Patient comment: shared decision making

The notions of shared decision making (SDM) and support for self-management (SSM) seem completely right and unquestionable from a patient perspective. It is hard to argue against people having as much involvement as possible in making decisions about their own health, and in managing their own health. In an ideal world wouldn’t we all wish to understand what is happening and what the options are when we are unwell?

On the grounds of ethical and moral clinical practice, as well as effectiveness, SDM and SSM make perfect sense. Logically, greater patient involvement, with patient and clinician working in partnership, would lead to greater mutual understanding, fewer misunderstandings and an inclination to work together to manage illness, promote health and achieve an optimum quality of life for the patient.

Many of us will know from our own life experiences and those of our loved ones that the extent to which patients are involved in decisions about their health seems to vary along a continuum between two extremes. I was fortunate to have been witness to an excellent example of SDM when I accompanied a patient to a meeting with a senior clinician. We sat alongside the consultant in his office. He shared with us a research paper about his management of patients with similar conditions; all of us were then involved in the discussion about treatment options available. At the other end of the spectrum, I have seen hospital doctors discussing a patient’s condition around a hospital bedside without involving the patient, and even refusing to answer the patient’s questions.

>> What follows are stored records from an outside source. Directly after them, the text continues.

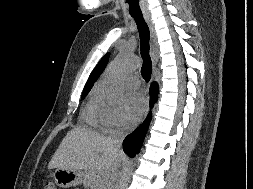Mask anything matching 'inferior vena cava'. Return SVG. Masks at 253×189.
Listing matches in <instances>:
<instances>
[{
    "label": "inferior vena cava",
    "mask_w": 253,
    "mask_h": 189,
    "mask_svg": "<svg viewBox=\"0 0 253 189\" xmlns=\"http://www.w3.org/2000/svg\"><path fill=\"white\" fill-rule=\"evenodd\" d=\"M124 138V134L119 132L118 134H116V136H114L113 138H110V143L111 146L113 147V149L118 152V156L120 158H122V163H127V158H125V151L121 149L122 146V141ZM121 164H116L109 172L108 176L106 177V179L104 180V185L108 186L109 189H113L114 188V184L117 180L118 174H119V168H120Z\"/></svg>",
    "instance_id": "1"
}]
</instances>
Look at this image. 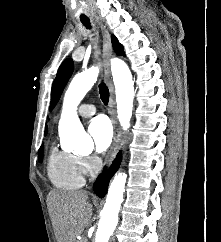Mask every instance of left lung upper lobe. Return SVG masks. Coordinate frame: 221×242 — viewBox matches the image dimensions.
Returning a JSON list of instances; mask_svg holds the SVG:
<instances>
[{"mask_svg": "<svg viewBox=\"0 0 221 242\" xmlns=\"http://www.w3.org/2000/svg\"><path fill=\"white\" fill-rule=\"evenodd\" d=\"M111 41L115 52L118 55H124L123 47L118 42L117 38L114 35L111 36ZM73 69H74V63L70 58L66 59L60 66L57 76L52 85V99H51L50 110H52L56 105V103L58 102L61 96V93L73 72Z\"/></svg>", "mask_w": 221, "mask_h": 242, "instance_id": "5c2ea615", "label": "left lung upper lobe"}]
</instances>
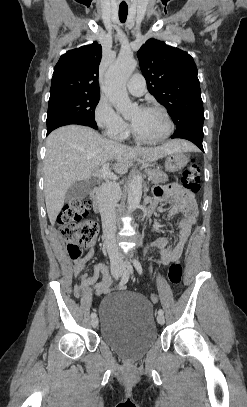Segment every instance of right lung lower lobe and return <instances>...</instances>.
Masks as SVG:
<instances>
[{"mask_svg": "<svg viewBox=\"0 0 247 407\" xmlns=\"http://www.w3.org/2000/svg\"><path fill=\"white\" fill-rule=\"evenodd\" d=\"M68 124L85 125V126H90V127L94 128V129H97V126H92V125H89V124H86V123H83V122L65 121V122L57 123V124H55L54 126H52V127H50V128H47V135H48L51 131H53L54 129H56V128L60 127V126L68 125Z\"/></svg>", "mask_w": 247, "mask_h": 407, "instance_id": "98d812e1", "label": "right lung lower lobe"}]
</instances>
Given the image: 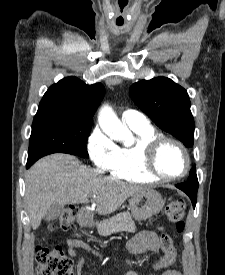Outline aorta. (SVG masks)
Masks as SVG:
<instances>
[{
	"mask_svg": "<svg viewBox=\"0 0 225 275\" xmlns=\"http://www.w3.org/2000/svg\"><path fill=\"white\" fill-rule=\"evenodd\" d=\"M98 122L102 131L111 139L123 142L125 146H130L133 143V136L128 127L123 124L113 109L104 105L98 116Z\"/></svg>",
	"mask_w": 225,
	"mask_h": 275,
	"instance_id": "aorta-1",
	"label": "aorta"
}]
</instances>
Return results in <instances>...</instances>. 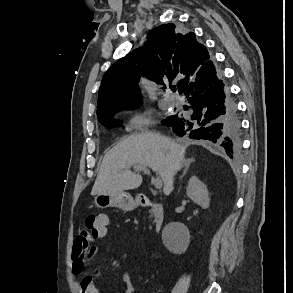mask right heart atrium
I'll use <instances>...</instances> for the list:
<instances>
[{
  "instance_id": "1",
  "label": "right heart atrium",
  "mask_w": 293,
  "mask_h": 293,
  "mask_svg": "<svg viewBox=\"0 0 293 293\" xmlns=\"http://www.w3.org/2000/svg\"><path fill=\"white\" fill-rule=\"evenodd\" d=\"M150 125H151V117H150V114L147 112L137 113L129 121V127L135 130L146 129Z\"/></svg>"
}]
</instances>
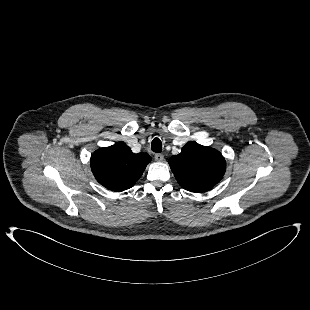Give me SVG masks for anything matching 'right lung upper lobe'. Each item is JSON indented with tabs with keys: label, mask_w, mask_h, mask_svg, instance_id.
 I'll return each instance as SVG.
<instances>
[{
	"label": "right lung upper lobe",
	"mask_w": 310,
	"mask_h": 310,
	"mask_svg": "<svg viewBox=\"0 0 310 310\" xmlns=\"http://www.w3.org/2000/svg\"><path fill=\"white\" fill-rule=\"evenodd\" d=\"M151 157L146 153L134 154L123 142L96 150L90 160L96 180L115 192L131 188L144 172Z\"/></svg>",
	"instance_id": "cb5924a9"
}]
</instances>
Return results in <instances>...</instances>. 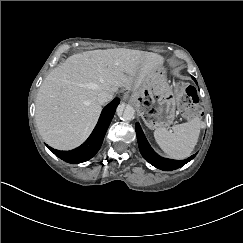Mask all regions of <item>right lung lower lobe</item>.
I'll list each match as a JSON object with an SVG mask.
<instances>
[{
  "instance_id": "98d812e1",
  "label": "right lung lower lobe",
  "mask_w": 243,
  "mask_h": 243,
  "mask_svg": "<svg viewBox=\"0 0 243 243\" xmlns=\"http://www.w3.org/2000/svg\"><path fill=\"white\" fill-rule=\"evenodd\" d=\"M120 100L115 98L102 111L99 121L89 138L78 148L71 151H59L47 145V147L59 158L68 163H81L91 159L100 149L105 133L114 116Z\"/></svg>"
}]
</instances>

The Patients Association¹ analysed data from its national helpline, focus group research, listening events and surveys. Their report identified ‘information and communication’ as a crucial area and highlighted that there is a lack of openness and transparency that needs to be addressed. It concludes that:

Evidence from our Helpline indicates that our callers are finding that the systems and processes that are meant to work for them are getting in the way of the patients receiving patient-centred care. (Page 63)

This report entitled Why our NHS should listen and be human; this is what the public are telling us reveals that many patients did not feel they knew what options were available to them, nor what was happening to them. The findings suggest that people do want to be included in any decisions about their care and wish to be kept informed about events affecting their health.

Dr Nick Lewis-Barned² highlights that while only about half of patients feel involved in healthcare decisions, a much higher proportion of healthcare professionals feel they involve patients in their care. This mismatch in perception is fascinating and hints at a disparity between the level and quantity of involvement sought by those people receiving healthcare and those giving healthcare. The article sets out in clear detail the three areas that need investment if SDM and SSM are to become the predominant reality. It makes apparent not only the enormity and complexity of this challenge, but also the very practical steps that need to be taken.

At a fundamental level of culture, ‘ways of seeing’ patients and health professionals and ‘ways of being’ with patients and health professionals need to be re-orientated. Beyond an explicit rationale this will require attitude changes on behalf of both patients and health professionals. Not all patients will automatically expect or want greater involvement, and of those who would like greater involvement, they may not have had the experience of ‘being’ like this, of working in partnership with health professionals. The same may be said of health professionals; the wish to work in a way that promotes greater patient involvement on its own is not sufficient to achieve this change.

Atul Gawande conveys eloquently his experiences of changing to an SDM approach and the qualitative difference this made to his patients. Through the use of powerful stories he illustrates how clinicians can, by asking ‘vital’ questions, trigger conversations that actually enable a patient-centred and partnership approach to making decisions.³

Lack of time might at first sight appear to be a barrier to the implementation of SDM, but this is probably more an expression of the way we are all used to things being organised and communicated. This valuable work on SDM and SSM shows how it is possible to promote greater patient involvement through the creation of an environment that actively supports the development of the necessary skills and attitudes of the key players at the level of the consultation, as well as at local and national levels.

Changing to a culture of greater patient involvement will require patients and health professionals to change. Preparation of people for SDM and SSM is crucial and the decision support tools and aids will undoubtedly be very helpful. Ultimately, the level of partnership working will be the result of a dynamic interaction between the patient, the health professional, and the surrounding policy and organisational context. The fact that the Royal College of Physicians and a growing number of health organisations are supporting greater patient involvement in SDM and SSM is to be applauded and is in itself a positive signal that this culture change is really starting to happen.